2. Trim trees away from the house and power drop. CenterPoint crews will not cut private limbs off your roof during a restoration. That is on you. Schedule a certified arborist in April or early May.

3. Verify your generator transfer switch works. If you have a portable or standby generator, run it under load for 30 minutes. Interlock kits and transfer switches fail quietly. Find out now, not at 2 a.m. in 95-degree heat.

4. Test your home battery backup state of charge and inverter status. Open the app. Confirm the system is at or near 100 percent, firmware is current, and the transfer relay test passes.

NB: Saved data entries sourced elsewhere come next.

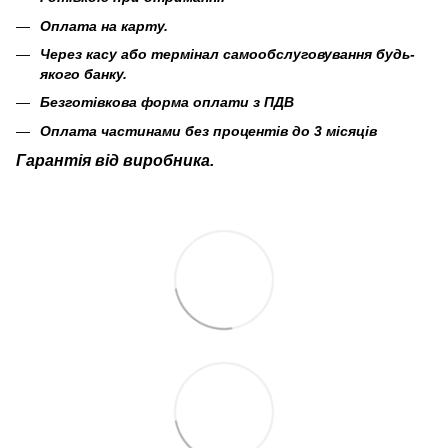
Оплата на карту.
Через касу або термінал самообслуговування будь-
якого банку.
Безготівкова форма оплати з ПДВ
Оплата частинами без процентів до 3 місяців
Гарантія від виробника.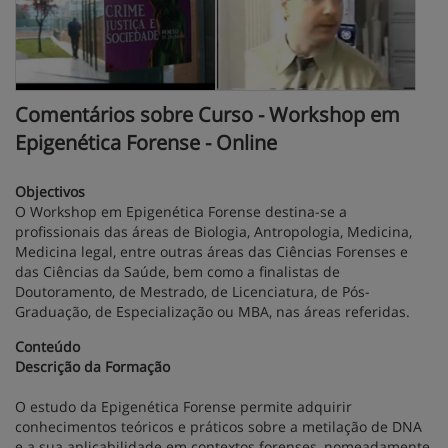
Comentários sobre Curso - Workshop em
Epigenética Forense - Online
Objectivos
O Workshop em Epigenética Forense destina-se a
profissionais das áreas de Biologia, Antropologia, Medicina,
Medicina legal, entre outras áreas das Ciências Forenses e
das Ciências da Saúde, bem como a finalistas de
Doutoramento, de Mestrado, de Licenciatura, de Pós-
Graduação, de Especialização ou MBA, nas áreas referidas.
Conteúdo
Descrição da Formação
O estudo da Epigenética Forense permite adquirir
conhecimentos teóricos e práticos sobre a metilação de DNA
e a sua aplicabilidade em contextos forenses, nomeadamente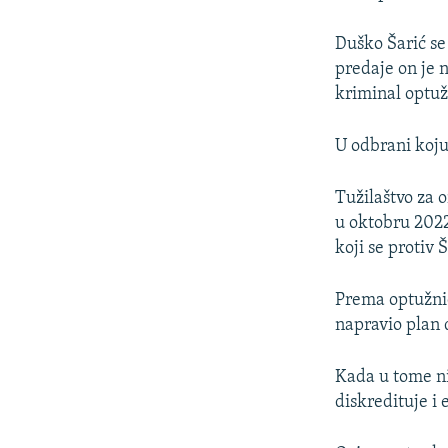
Duško Šarić se
predaje on je n
kriminal optuž
U odbrani koju
Tužilaštvo za o
u oktobru 2022
koji se protiv 
Prema optužnic
napravio plan 
Kada u tome nis
diskredituje i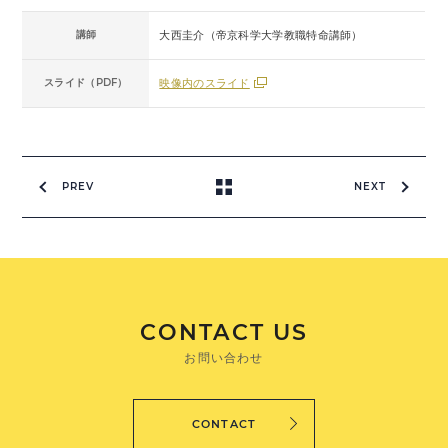
講師
大西圭介（帝京科学大学教職特命講師）
スライド（PDF）
映像内のスライド
PREV
NEXT
CONTACT US
お問い合わせ
CONTACT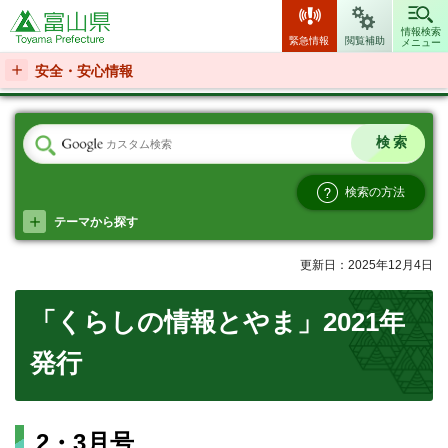
富山県
情報検索
緊急情報
閲覧補助
メニュー
安全・安心情報
検索の方法
テーマから探す
更新日：2025年12月4日
「くらしの情報とやま」2021年
発行
2・3月号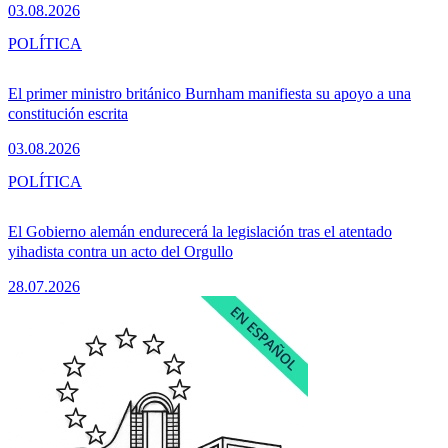
03.08.2026
POLÍTICA
El primer ministro británico Burnham manifiesta su apoyo a una
constitución escrita
03.08.2026
POLÍTICA
El Gobierno alemán endurecerá la legislación tras el atentado
yihadista contra un acto del Orgullo
28.07.2026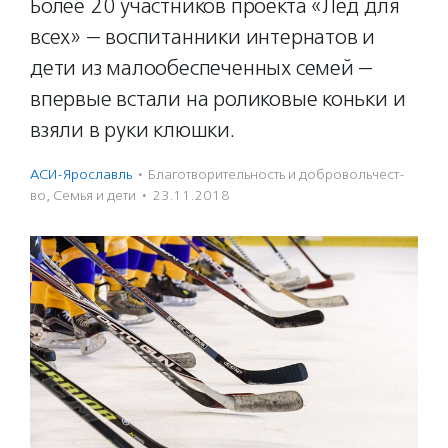
Более 20 участников проекта «Лед для
всех» — воспитанники интернатов и
дети из малообеспеченных семей —
впервые встали на роликовые коньки и
взяли в руки клюшки.
АСИ-Ярославль
·
Благотвори­тель­ность и доброволь­чест­
во
,
Семья и дети
·
23.11.2018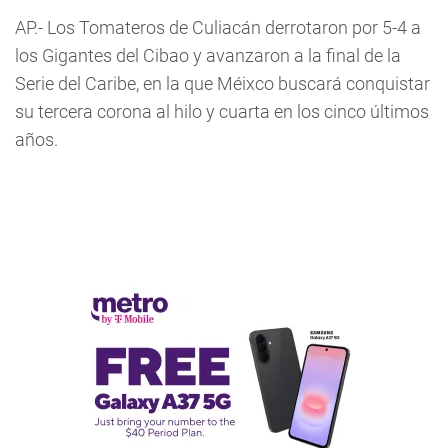
AP.- Los Tomateros de Culiacán derrotaron por 5-4 a
los Gigantes del Cibao y avanzaron a la final de la
Serie del Caribe, en la que Méixco buscará conquistar
su tercera corona al hilo y cuarta en los cinco últimos
años.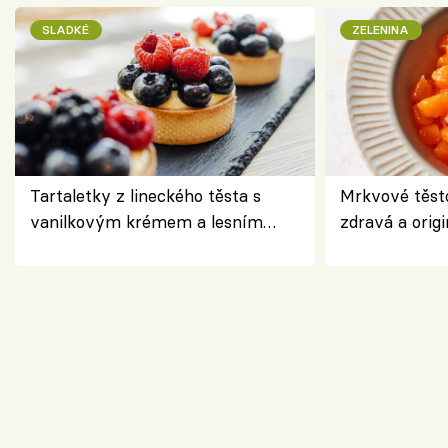
SLADKÉ
ZELENINA
Tartaletky z lineckého těsta s
Mrkvové těst
vanilkovým krémem a lesním
zdravá a origi
ovocem podle Bread Society
klasiky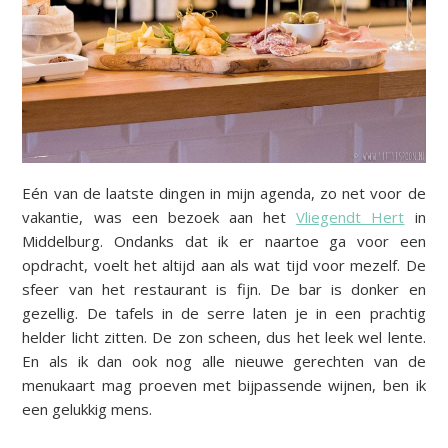
Eén van de laatste dingen in mijn agenda, zo net voor de
vakantie, was een bezoek aan het
Vliegendt Hert
in
Middelburg. Ondanks dat ik er naartoe ga voor een
opdracht, voelt het altijd aan als wat tijd voor mezelf. De
sfeer van het restaurant is fijn. De bar is donker en
gezellig. De tafels in de serre laten je in een prachtig
helder licht zitten. De zon scheen, dus het leek wel lente.
En als ik dan ook nog alle nieuwe gerechten van de
menukaart mag proeven met bijpassende wijnen, ben ik
een gelukkig mens.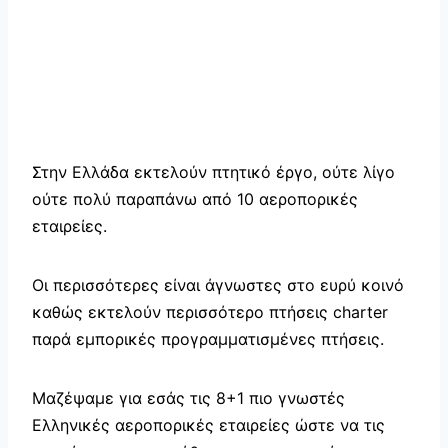
Στην Ελλάδα εκτελούν πτητικό έργο, ούτε λίγο
ούτε πολύ παραπάνω από 10 αεροπορικές
εταιρείες.
Οι περισσότερες είναι άγνωστες στο ευρύ κοινό
καθώς εκτελούν περισσότερο πτήσεις charter
παρά εμπορικές προγραμματισμένες πτήσεις.
Μαζέψαμε για εσάς τις 8+1 πιο γνωστές
Ελληνικές αεροπορικές εταιρείες ώστε να τις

5. Photograph every room of your house. Open closets, open cabinets. These photos become your insurance baseline. Upload to cloud storage, not just your phone.

6. Stock shelf-stable food for 7 days per person. Canned protein, peanut butter, rice, electrolyte packets. Rotate the pantry every spring.

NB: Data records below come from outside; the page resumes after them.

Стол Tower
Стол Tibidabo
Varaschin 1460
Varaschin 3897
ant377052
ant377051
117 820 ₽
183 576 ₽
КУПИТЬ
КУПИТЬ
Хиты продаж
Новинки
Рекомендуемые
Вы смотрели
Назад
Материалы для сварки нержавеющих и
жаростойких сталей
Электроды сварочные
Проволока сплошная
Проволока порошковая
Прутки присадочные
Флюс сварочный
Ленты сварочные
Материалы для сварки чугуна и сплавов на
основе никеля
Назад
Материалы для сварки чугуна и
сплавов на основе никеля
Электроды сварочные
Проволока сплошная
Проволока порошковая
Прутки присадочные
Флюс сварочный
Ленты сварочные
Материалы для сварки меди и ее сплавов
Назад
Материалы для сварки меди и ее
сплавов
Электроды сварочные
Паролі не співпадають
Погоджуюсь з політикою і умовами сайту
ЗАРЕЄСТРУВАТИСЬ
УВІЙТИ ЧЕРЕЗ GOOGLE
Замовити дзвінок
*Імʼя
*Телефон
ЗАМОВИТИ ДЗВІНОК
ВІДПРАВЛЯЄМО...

7. Refill all prescriptions to a 30-day supply minimum. Pharmacies lose power too. CVS on West Gray was closed for six days after Beryl.

8. Register medical equipment with CenterPoint's Critical Care Program. If anyone in the house runs a CPAP, oxygen concentrator, home dialysis, or powered wheelchair, the utility flags your address for priority restoration.

What do you do when a named storm is 7 days out?

[UNIQUE INSIGHT] The 7-day window is the actionable one for Houston. Named storms typically give 3 to 7 days of lead time from Atlantic formation to Gulf landfall (NHC, 2024), which means a named storm in the Gulf is not a drill. This is the tier where supplies disappear from shelves first.

1. Fuel every vehicle and fuel can to full. Gas stations on evacuation routes are the first to run dry. Top off by day 6.

2. Fill bathtubs and large containers for non-potable water. Toilet flushing, washing, cleaning. Separate from your drinking water supply.

3. Pre-cook meals that freeze well. Chili, pasta sauces, soups. Freeze in flat bags. They double as ice packs later.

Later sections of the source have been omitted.